A small contingent set off from Woodlands HQ in SE London to visit Kew Gardens. A trip to Kew is always a pleasure but there were a number of things that had induced us to face the rigours of the South Circular - notably
- The restoration of the temperate house
- The exhibition of “a legacy of ancient oaks” by Mark Frith
- A visit to the gallery of Marianne North’s paintings / work
- It was a beautiful sunny but autumnal day
We arrived and accessed the car park near the river via Ferry Lane (where there are a good number of disabled spaces - which is not always the case at certain public venues / attractions). A short walk took us to the Brentford Gate and into the gardens.

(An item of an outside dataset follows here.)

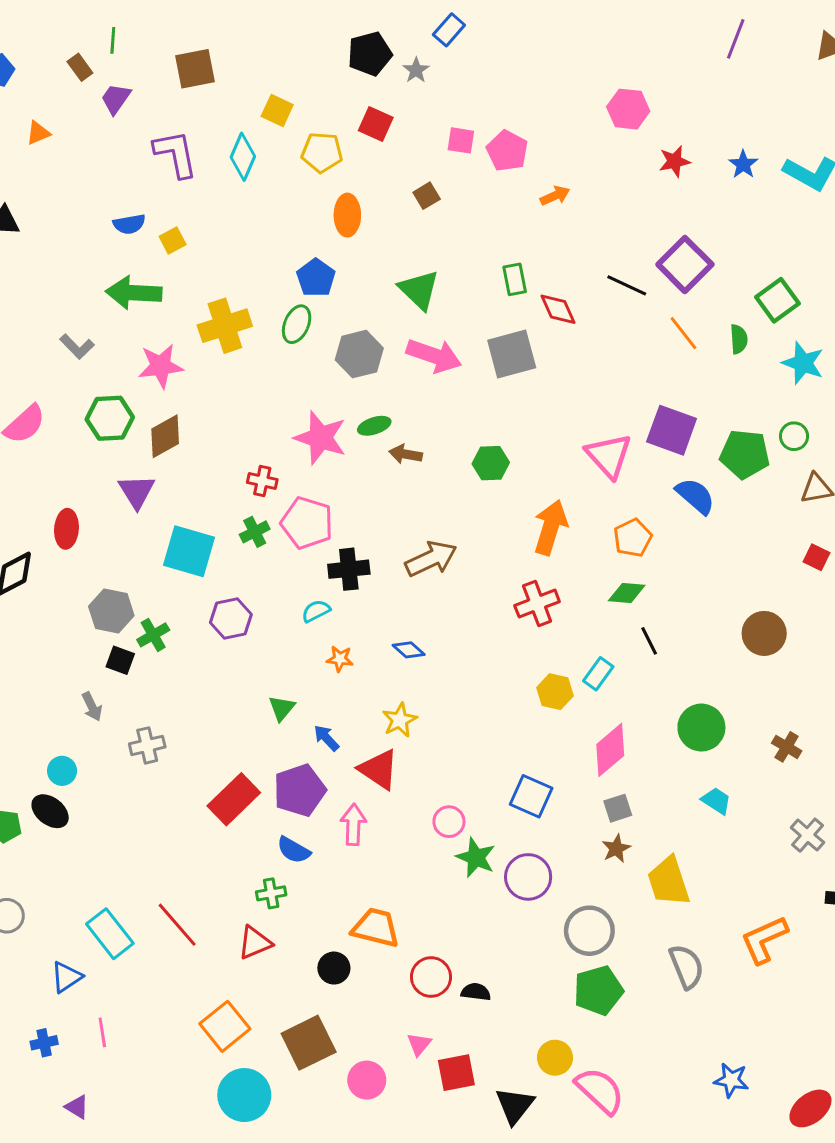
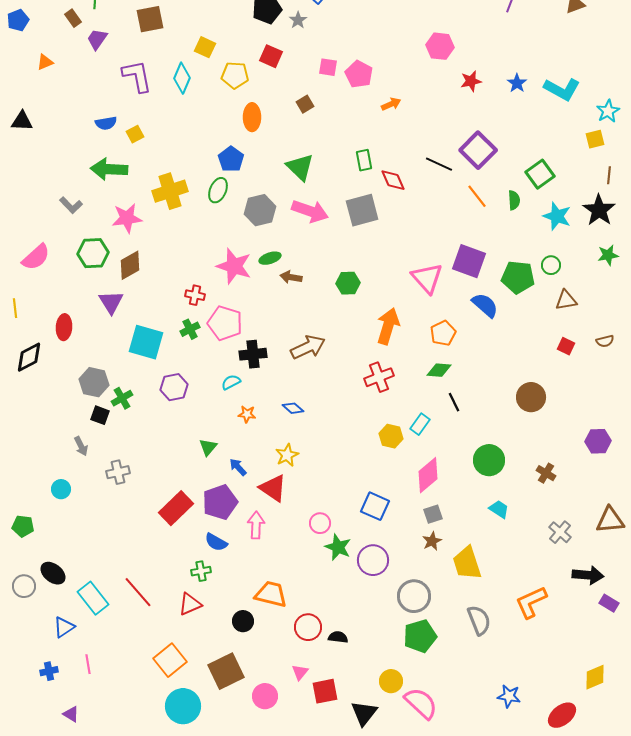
black ellipse: (50, 811) -> (53, 573), moved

For those with limited mobility (or stamina), there is a Kew Explorer stop nearby. Here you can board the Kew Explorer Land train which runs each day between 11 am and 3 pm. A complete tour of the Gardens takes about 40 minutes and ticket holders can get on and off at any stop on the route, re-boarding the ‘train’ when ready.

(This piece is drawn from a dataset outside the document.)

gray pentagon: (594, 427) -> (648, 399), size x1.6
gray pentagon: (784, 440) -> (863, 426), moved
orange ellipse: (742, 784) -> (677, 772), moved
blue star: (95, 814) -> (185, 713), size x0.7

We wandered around enjoying the sunlit, autumnal day which augmented the brilliant colours of many of the trees, and made our way to the Shirley Sherwood Gallery of Botanical Art where the Frith Exhibition is housed. Angus has written separately about the “legacy of ancient oaks” exhibition. We then moved round the corner to the Marianne North Gallery.

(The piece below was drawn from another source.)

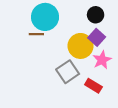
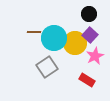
cyan circle: (45, 17) -> (54, 38), moved
gray square: (68, 72) -> (47, 67), moved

Marianne North (1830-1890) was a botanical painter who traveled around the world in search of rare flowers and plants. She was one of the most prolific botanical artists of the Victorian age. Her paintings of flowers give a glimpse of many plants in their original , native habitats. Many of these areas have suffered environmental degradation in the intervening years. Over a century ago Sir Joseph Hooker emphasised the importance of her paintings in recording “vanishing landscapes”. He wrote as follows “such scenes can never be renewed by nature, nor when effaced can they be pictured to the mind’s eye - except by means of such records as this lady has presented to us”.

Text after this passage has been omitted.